== DIRECTIONS ==
Leave out the pictures, then output the lines of the records below from the first through the one containing "từng 20 lần".

== WORKING DATA ==
────────────────────────────────────────

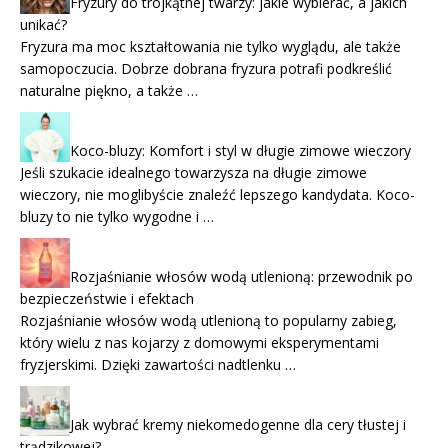
Fryzury do trójkątnej twarzy: jakie wybierać, a jakich
unikać?
Fryzura ma moc kształtowania nie tylko wyglądu, ale także
samopoczucia. Dobrze dobrana fryzura potrafi podkreślić
naturalne piękno, a także …
Koco-bluzy: Komfort i styl w długie zimowe wieczory
Jeśli szukacie idealnego towarzysza na długie zimowe
wieczory, nie moglibyście znaleźć lepszego kandydata. Koco-
bluzy to nie tylko wygodne i …
Rozjaśnianie włosów wodą utlenioną: przewodnik po
bezpieczeństwie i efektach
Rozjaśnianie włosów wodą utlenioną to popularny zabieg,
który wielu z nas kojarzy z domowymi eksperymentami
fryzjerskimi. Dzięki zawartości nadtlenku …
Jak wybrać kremy niekomedogenne dla cery tłustej i
trądzikowej?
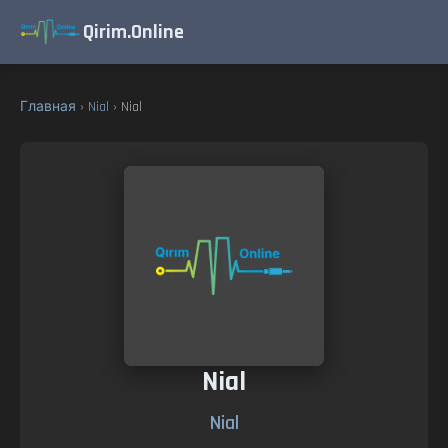
Qirim.Online
Главная
›
Nial
› Nial
Nial
Nial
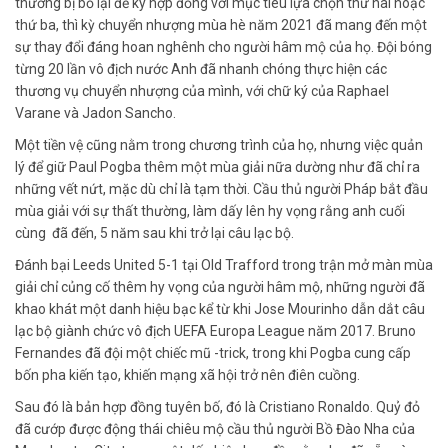
thường bị bỏ lại để ký hợp đồng với mục tiêu lựa chọn thứ hai hoặc
thứ ba, thì kỳ chuyển nhượng mùa hè năm 2021 đã mang đến một
sự thay đổi đáng hoan nghênh cho người hâm mộ của họ. Đội bóng
từng 20 lần vô địch nước Anh đã nhanh chóng thực hiện các
thương vụ chuyển nhượng của mình, với chữ ký của Raphael
Varane và Jadon Sancho.
Một tiền vệ cũng nằm trong chương trình của họ, nhưng việc quản
lý để giữ Paul Pogba thêm một mùa giải nữa dường như đã chỉ ra
những vết nứt, mặc dù chỉ là tạm thời. Cầu thủ người Pháp bắt đầu
mùa giải với sự thất thường, làm dấy lên hy vọng rằng anh cuối
cùng đã đến, 5 năm sau khi trở lại câu lạc bộ.
Đánh bại Leeds United 5-1 tại Old Trafford trong trận mở màn mùa
giải chỉ củng cố thêm hy vọng của người hâm mộ, những người đã
khao khát một danh hiệu bạc kể từ khi Jose Mourinho dẫn dắt câu
lạc bộ giành chức vô địch UEFA Europa League năm 2017. Bruno
Fernandes đã đội một chiếc mũ -trick, trong khi Pogba cung cấp
bốn pha kiến ​​tạo, khiến mạng xã hội trở nên điên cuồng.
Sau đó là bản hợp đồng tuyên bố, đó là Cristiano Ronaldo. Quỷ đỏ
đã cướp được động thái chiêu mộ cầu thủ người Bồ Đào Nha của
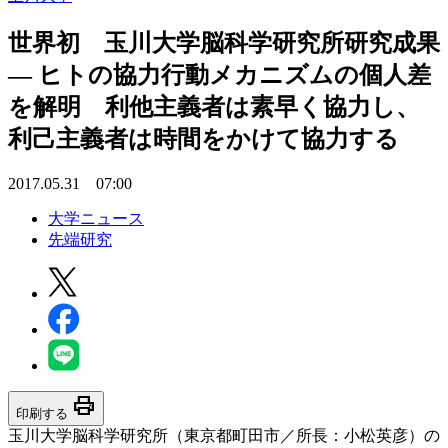
世界初 玉川大学脳科学研究所研究成果
— ヒトの協力行動メカニズムの個人差
を解明 利他主義者は素早く協力し、
利己主義者は時間をかけて協力する
2017.05.31 07:00
大学ニュース
先端研究
print
印刷する
玉川大学脳科学研究所（東京都町田市／所長：小松英彦）の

────────────────────────────────────────

== OUTPUT FOR THIS EXERCISE ==
Fryzury do trójkątnej twarzy: jakie wybierać, a jakich
unikać?
Fryzura ma moc kształtowania nie tylko wyglądu, ale także
samopoczucia. Dobrze dobrana fryzura potrafi podkreślić
naturalne piękno, a także …
Koco-bluzy: Komfort i styl w długie zimowe wieczory
Jeśli szukacie idealnego towarzysza na długie zimowe
wieczory, nie moglibyście znaleźć lepszego kandydata. Koco-
bluzy to nie tylko wygodne i …
Rozjaśnianie włosów wodą utlenioną: przewodnik po
bezpieczeństwie i efektach
Rozjaśnianie włosów wodą utlenioną to popularny zabieg,
który wielu z nas kojarzy z domowymi eksperymentami
fryzjerskimi. Dzięki zawartości nadtlenku …
Jak wybrać kremy niekomedogenne dla cery tłustej i
trądzikowej?
Qirim.Online
Главная
›
Nial
› Nial
Nial
Nial
thường bị bỏ lại để ký hợp đồng với mục tiêu lựa chọn thứ hai hoặc
thứ ba, thì kỳ chuyển nhượng mùa hè năm 2021 đã mang đến một
sự thay đổi đáng hoan nghênh cho người hâm mộ của họ. Đội bóng
từng 20 lần vô địch nước Anh đã nhanh chóng thực hiện các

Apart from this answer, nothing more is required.